At a PlayStation VR event yesterday, I experienced the disparity myself. I was in a room full of people in goggles all looking like Stevie Wonder as they swayed and bobbed their heads while playing VR games that just didn’t look all that cool in the monitors around them. Those monitors were supposed to be showing the rest of us what the VR gamers were seeing, but a monitor can’t really do that.

I asked someone there to point me to a good VR demo, and they recommended I try the VR version of the old Atari tank combat game Battlezone. Another reporter was busy playing, so I watched an output of his VR feed on a monitor. It didn’t look that good. It looked like what you see in this trailer here:

Update: The video has since been made private.

I was talking to one of the developers, being polite, expressing my curiosity. He was assuring me that usually Rebellion turns their games up to 11 but that in VR you need to turn them down to seven to avoid sensory overload. The problem is that then the games look like sevens on the TV. The journalist ahead of me finished his session, I put the headset on and — holy shit — it does indeed look like an 11 when you’re inside it.

The problem is that I can’t show you VR. I can’t show you how much more impressive it is to have the real world blotted out of your vision and to have an entire hangar full of Tron-looking tanks around you. If you watch the trailer, you can sort of tell that the player is sitting in a large cockpit, but that’s not the same as seeing a sprawling set of displays extending what seem like a couple of metres beyond you.

I can only use words to convey how neat it is to drive out into combat and look up through the glass canopy of my virtual tank and see enemies fighters flying above me. Forget the Grand Canyon metaphor. For those of you who haven’t tried VR, it’d be like trying to describe what it look like to be behind the wheel of a car if the only thing you’d ever seen were videos of cars. Trust me, I’d say. It’s cooler when you’re inside one.
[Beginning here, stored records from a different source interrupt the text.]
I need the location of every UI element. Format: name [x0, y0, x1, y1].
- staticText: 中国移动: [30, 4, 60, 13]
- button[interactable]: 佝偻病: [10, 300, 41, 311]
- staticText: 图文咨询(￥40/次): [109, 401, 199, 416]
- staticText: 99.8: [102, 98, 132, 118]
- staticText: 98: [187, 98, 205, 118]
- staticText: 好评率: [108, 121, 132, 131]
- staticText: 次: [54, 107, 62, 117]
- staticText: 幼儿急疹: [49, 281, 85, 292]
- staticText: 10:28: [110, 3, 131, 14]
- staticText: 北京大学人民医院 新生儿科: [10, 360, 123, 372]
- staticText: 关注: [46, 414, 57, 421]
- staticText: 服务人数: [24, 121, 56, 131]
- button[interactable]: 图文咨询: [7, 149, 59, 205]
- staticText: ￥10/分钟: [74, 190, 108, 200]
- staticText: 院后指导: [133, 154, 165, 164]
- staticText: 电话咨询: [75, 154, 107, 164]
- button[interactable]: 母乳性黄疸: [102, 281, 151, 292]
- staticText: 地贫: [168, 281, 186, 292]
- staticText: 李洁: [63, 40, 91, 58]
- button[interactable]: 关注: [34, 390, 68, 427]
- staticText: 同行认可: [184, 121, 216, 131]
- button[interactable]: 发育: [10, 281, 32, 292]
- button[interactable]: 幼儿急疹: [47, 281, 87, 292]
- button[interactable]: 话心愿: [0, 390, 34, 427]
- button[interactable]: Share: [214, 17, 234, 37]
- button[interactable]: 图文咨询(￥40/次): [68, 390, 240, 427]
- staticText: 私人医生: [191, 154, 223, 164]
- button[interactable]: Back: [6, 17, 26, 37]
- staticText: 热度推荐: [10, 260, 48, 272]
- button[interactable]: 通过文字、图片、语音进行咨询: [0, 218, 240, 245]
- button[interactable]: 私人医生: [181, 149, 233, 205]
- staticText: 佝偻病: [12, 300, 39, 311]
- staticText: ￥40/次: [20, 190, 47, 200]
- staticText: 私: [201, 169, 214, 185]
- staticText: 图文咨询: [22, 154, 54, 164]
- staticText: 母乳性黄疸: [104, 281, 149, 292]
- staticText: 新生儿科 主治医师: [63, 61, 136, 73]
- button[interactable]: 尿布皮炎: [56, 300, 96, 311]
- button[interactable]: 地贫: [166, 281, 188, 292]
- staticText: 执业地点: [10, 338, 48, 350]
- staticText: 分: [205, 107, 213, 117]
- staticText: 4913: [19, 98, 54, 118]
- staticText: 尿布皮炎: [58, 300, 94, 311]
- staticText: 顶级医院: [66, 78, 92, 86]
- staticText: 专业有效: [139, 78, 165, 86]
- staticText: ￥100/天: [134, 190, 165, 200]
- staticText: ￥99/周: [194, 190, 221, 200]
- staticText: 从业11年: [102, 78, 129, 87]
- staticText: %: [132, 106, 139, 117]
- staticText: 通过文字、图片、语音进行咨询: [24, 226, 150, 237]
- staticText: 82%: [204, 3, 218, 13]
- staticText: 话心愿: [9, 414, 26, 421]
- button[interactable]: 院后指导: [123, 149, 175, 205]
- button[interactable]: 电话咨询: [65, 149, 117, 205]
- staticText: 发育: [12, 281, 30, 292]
Your VR Apathy Is Entirely Understandable
RIGS in action, as seen in a December PlayStation hype video.

RIGS in action, as seen in a December PlayStation hype video.
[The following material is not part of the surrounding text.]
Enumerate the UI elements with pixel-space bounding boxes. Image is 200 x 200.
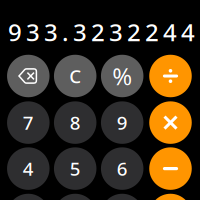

I was even more impressed with a three-on-three VR sports game called RIGS, which, apologies if I haven’t bored you with that description already. I’m not big on sports games myself, but I am big on this one, now that I’ve virtually stood some 4m off the virtual ground while wearing a heavily-armed virtual mech suit.

You’re in a three-dimensional arena, shooting members of the other team and collecting orbs to charge yourself up, and then you run up one of the ramps in the centre of the arena and slam dunk yourself through a huge horizontal hoop.

Please trust me that slam dunking yourself while wearing a towering mech suit looks cool in VR. It just doesn’t look that cool in trailers.

Here at the 2016 Game Developers Conference, VR is a hot topic. Heck, it’s probably the hot topic. VR panels have extremely long lines. The conference has had to move VR-centric talks to larger rooms to accommodate the massive crowds.

Clearly there’s money behind all this. Sony is betting on VR. Facebook, via Oculus, is betting on VR. Valve and HTC are betting on VR. Samsung, AMD and plenty of others are getting in on the game too. And, yeah, it’s entirely possible that this is the 3D TV all over again, or maybe is the Wii and Kinect all over again. Maybe this is some imperfect tech that is exciting in small doses but can’t sustain long, satisfying games.

Your VR Apathy Is Entirely Understandable

When I’m talking about VR with people who work at game companies, they are surprised when I tell them that VR stories do badly on our site. People don’t click.

Any reporter I talk to, though, knows the score. VR = traffic death. Readers don’t care.

Well, readers, I don’t blame you. No matter how wildly VR trailers zoom the camera into a VR headset, no matter how hard they try to recreate the experience in 2D, in the end you’re just seeing a regular old game trailer. You’re seeing a bunch of games that look set to seven. Hopefully all these wealthy companies will make it easier for more people to try VR goggles later this year, and more people will be able to find out which games play at 11.